Segment Open

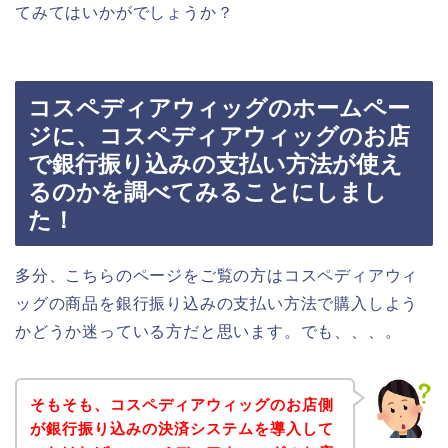
てみてはいかがでしょうか？
コスペディアウィッグのホームペー
ジに、コスペディアウィッグのお店
で銀行振り込みの支払い方法が使え
るのかを調べてみることにしまし
た！
多分、こちらのページをご覧の方はコスペディアウィ
ッグの商品を銀行振り込みの支払い方法で購入しよう
かどうか迷っている方だと思います。でも、、、。
そもそも、コスペディアウィッグのお店側
が銀行振り込みの決済システムを導入して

Segment Closed

TASK DETAILS ▸ After removing each picture, print the entries above exactly as they were.

EXERCISE RESULT ▸
てみてはいかがでしょうか？
コスペディアウィッグのホームペー
ジに、コスペディアウィッグのお店
で銀行振り込みの支払い方法が使え
るのかを調べてみることにしまし
た！
多分、こちらのページをご覧の方はコスペディアウィ
ッグの商品を銀行振り込みの支払い方法で購入しよう
かどうか迷っている方だと思います。でも、、、。
そもそも、コスペディアウィッグのお店側
が銀行振り込みの決済システムを導入して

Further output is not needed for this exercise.